Beispielsweise bei den Winklmooser Almbauern. Anlässlich ihrer Jahresversammlung im vergangenen Mai hatte Unseld den Almbauern konkrete Planskizzen vorgelegt. Die anwesenden rund 40 von insgesamt 46 Mitgliedern dieser Genossenschaft zeigten sich zurückhaltend, wie dies deren Vorsitzender Josef Speicher beschrieb. "Uns liegt zunächst sehr viel am Erhalt der Dürrnbachhorn-Bahn, sie hat eine hohe Bedeutung für Winklmoos." Wie die Almbauern zum gesamten Projekt stehen, vermochte Speicher nicht zu bewerten, dazu bräuchte man genauere Informationen und Daten.

Josef Höflinger, einem der Betreiber der Winklmooslifte reichen diese Informationen allerdings aus, er spricht sich klar gegen das Projekt aus. "Einen Skilift, dessen Sessel über die Dächer der Winklmoos-Almgebäude schweben sollen, lehnen wir ab." Außerdem würde sich eine solche Erweiterung weder aufgrund begrenzter Parkflächen in Seegatterl, noch wirtschaftlich für die Gebrüder Höflinger rechnen.

Der Reit im Winkler Berg- und Skiführer Walter Kellermann, einer der Mitbegründer und Sprecher der "Aktionsgemeinschaft zum Schutze der Saalforste und des Sonntagshorns e.V." nimmt diese Aussagen aufmerksam zur Kenntnis - mit wachsender Sorge. Er befürchtet massive Eingriffe in die betroffene Bergregion, umfangreiche Waldrodungen, Pistenneubau, Lawinenschutz.
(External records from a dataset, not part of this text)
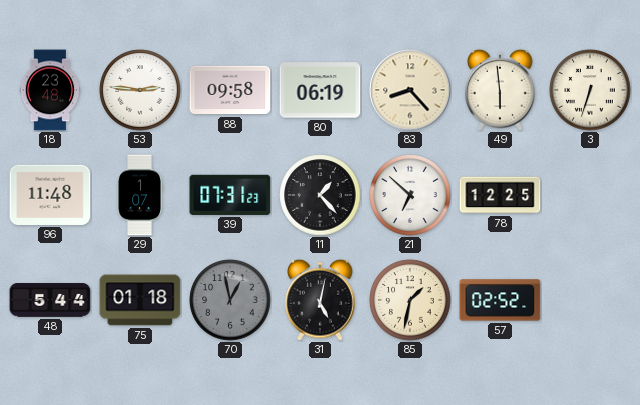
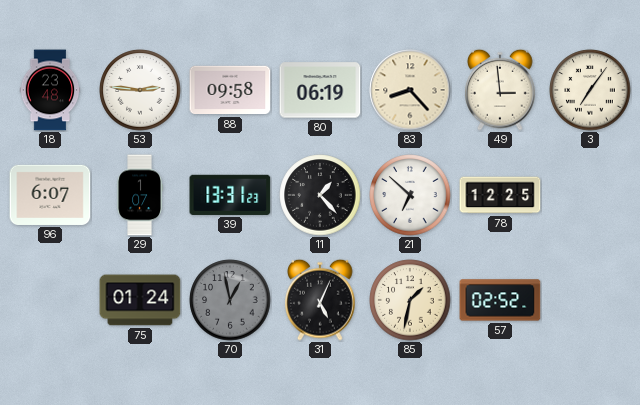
49: 5:59 -> 2:59
3: 6:33 -> 7:06
96: 11:48 -> 6:07
39: 07:31 -> 13:31
48: 5:44 -> none
75: 01:18 -> 01:24
31: 5:02 -> 5:04
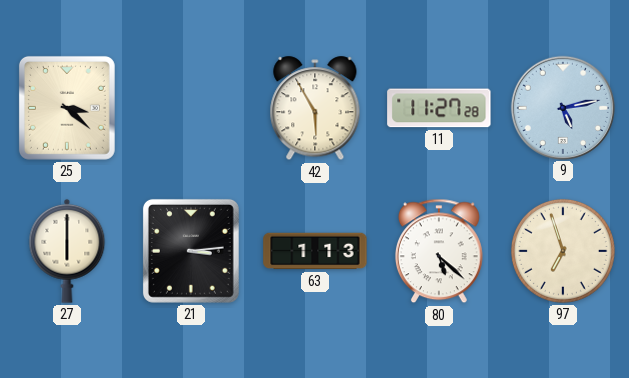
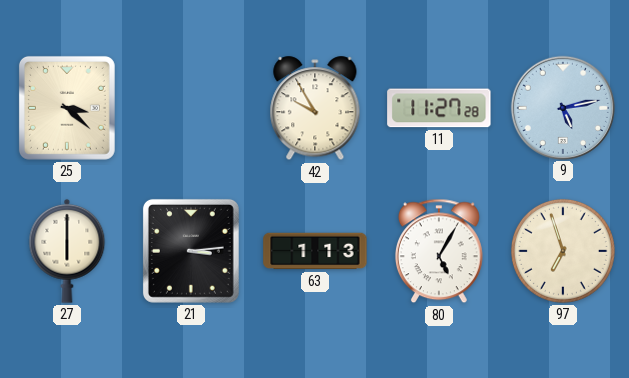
42: 5:55 -> 9:55
80: 5:22 -> 5:05
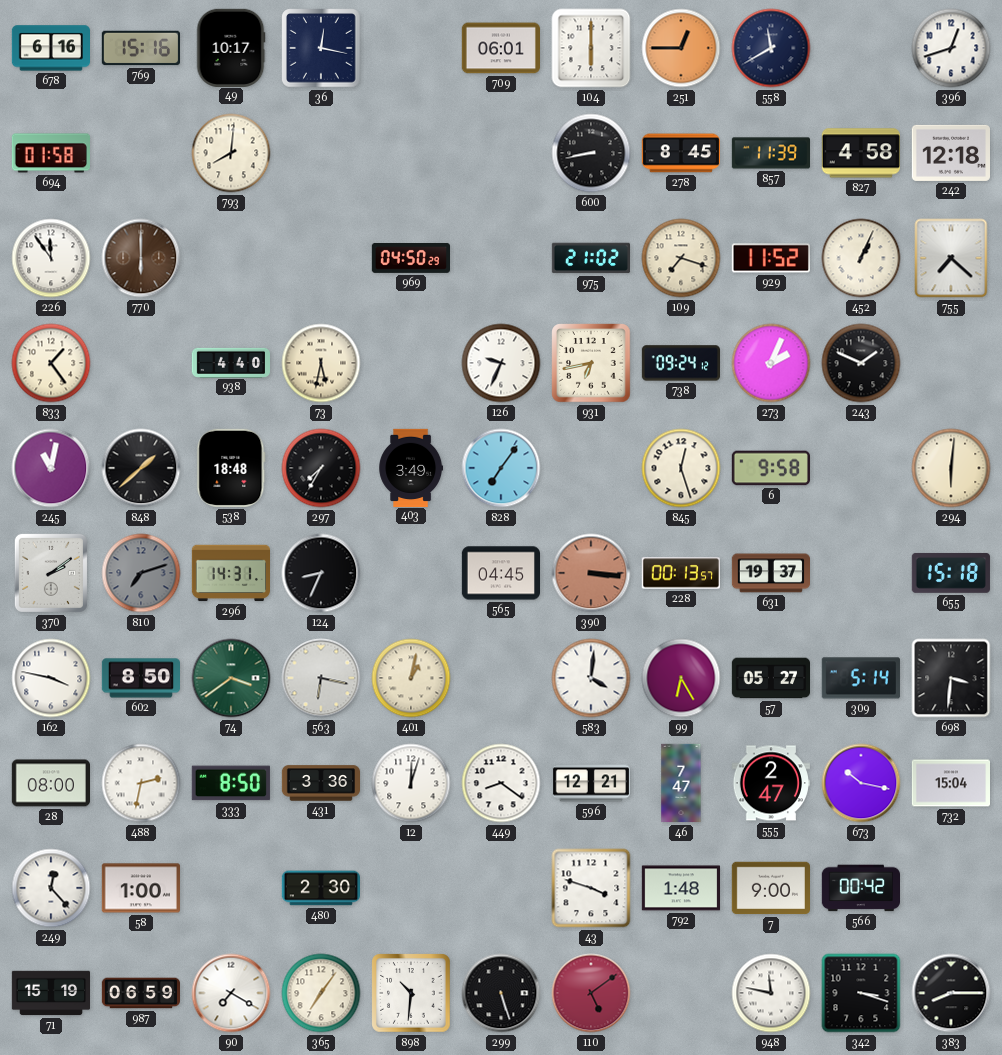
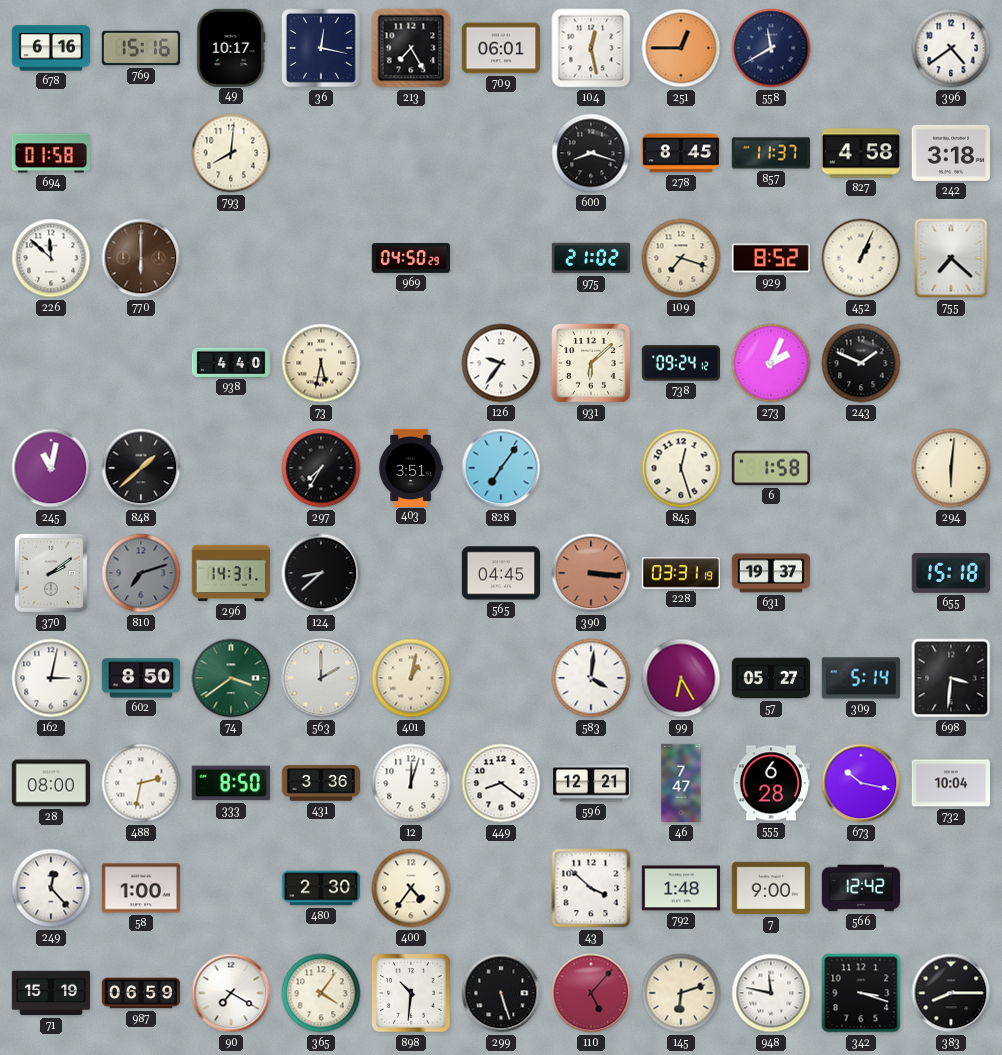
213: none -> 7:25
104: 6:00 -> 12:28
396: 12:42 -> 4:39
600: 8:43 -> 8:18
857: 11:39 -> 11:37
242: 12:18 -> 3:18
226: 11:54 -> 11:52
929: 11:52 -> 8:52
833: 1:24 -> none
126: 9:34 -> 9:36
931: 6:43 -> 6:08
538: 18:48 -> none
403: 3:49 -> 3:51
6: 9:58 -> 1:58
124: 8:34 -> 8:38
228: 00:13 -> 03:31
162: 3:47 -> 3:02
563: 6:17 -> 2:00
555: 2:47 -> 6:28
732: 15:04 -> 10:04
400: none -> 4:36
43: 3:48 -> 3:52
566: 00:42 -> 12:42
365: 7:06 -> 4:06
110: 5:09 -> 5:07
145: none -> 6:12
Was nun aus diesen neuerlichen Plänen rund um die Anbindung des Heutals an das Skigebiet Winklmoos/Steinplatte wird - wieder Schublade oder doch Realität - wird offenbar in nicht zu ferner Zukunft beantwortet. Hotelier Matthäus Unseld gibt sich energisch: "Wir müssen hier absolut professionell vorangehen", in spätestens eineinhalb Jahren würde mit "konkreten Ergebnissen" zu rechnen sein.
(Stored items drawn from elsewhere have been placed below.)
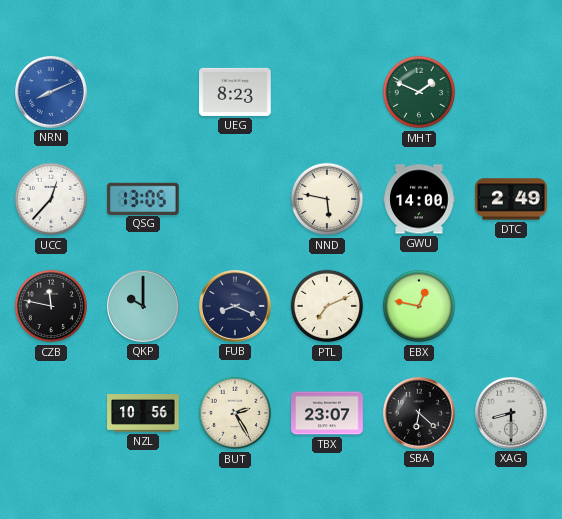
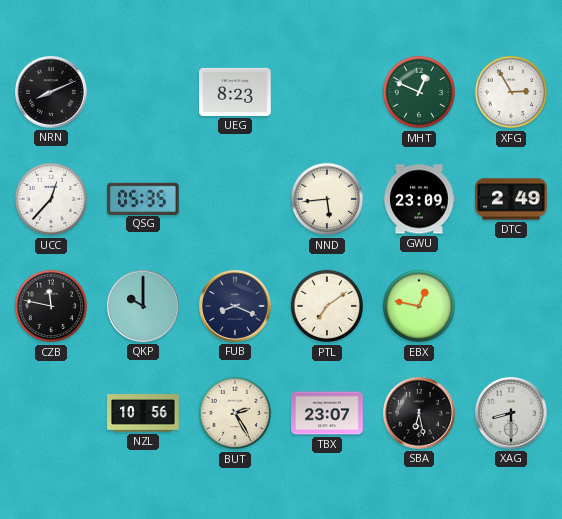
NRN dial: blue -> black
MHT: 1:49 -> 12:49
XFG: none -> 2:55
QSG: 13:05 -> 05:35
NND: 5:47 -> 5:44
GWU: 14:00 -> 23:09
PTL: 7:11 -> 7:09
SBA: 6:22 -> 6:28
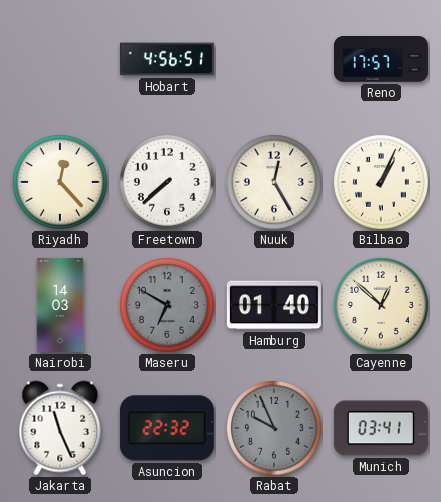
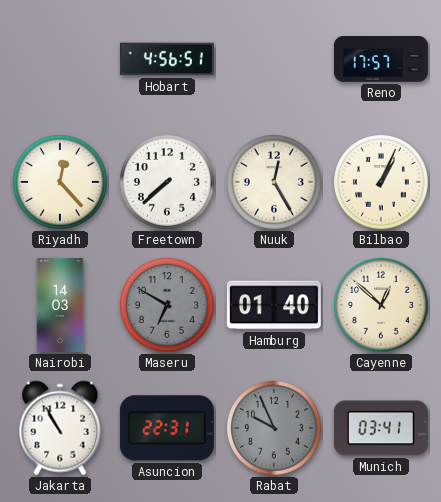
Jakarta: 11:26 -> 10:55
Asuncion: 22:32 -> 22:31
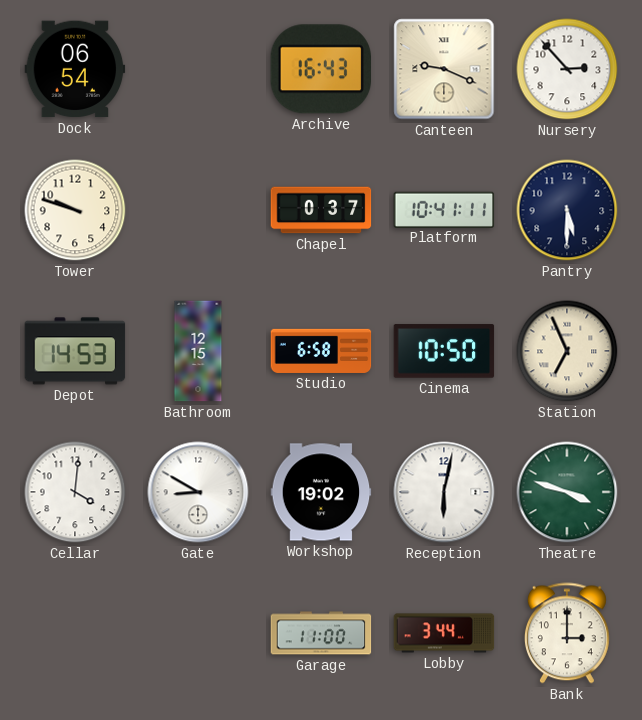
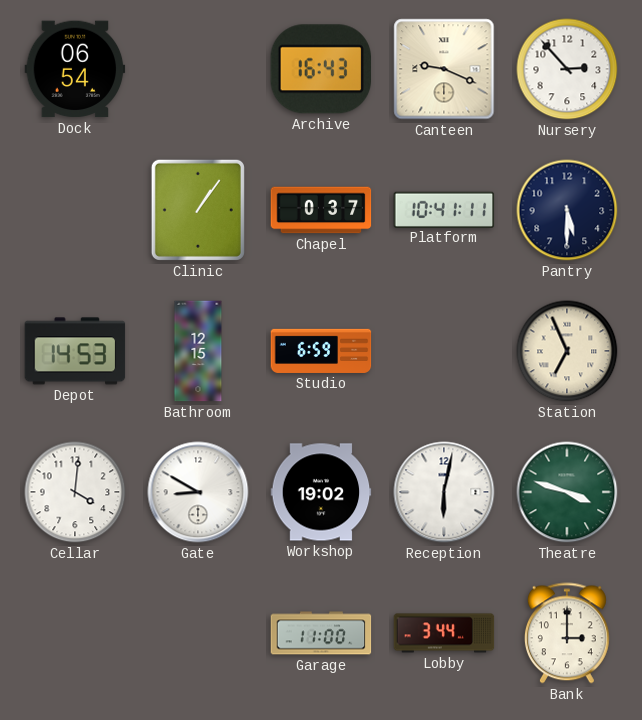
Tower: 9:48 -> none
Clinic: none -> 1:06
Studio: 6:58 -> 6:59
Cinema: 10:50 -> none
Um sich vor Ort einen Eindruck von den räumlichen Gegebenheiten machen zu können, lädt die "Aktionsgemeinschaft zum Schutze der Saalforste und des Sonntagshorns e.V." zu einer "Informations-Skitour" ein. Diese findet statt am Samstag, 26. Januar. Treffpunkt ist dabei um 8.30 Uhr der Parkplatz in Seegatterl, die Tour führt zum Dürrnbachhorn.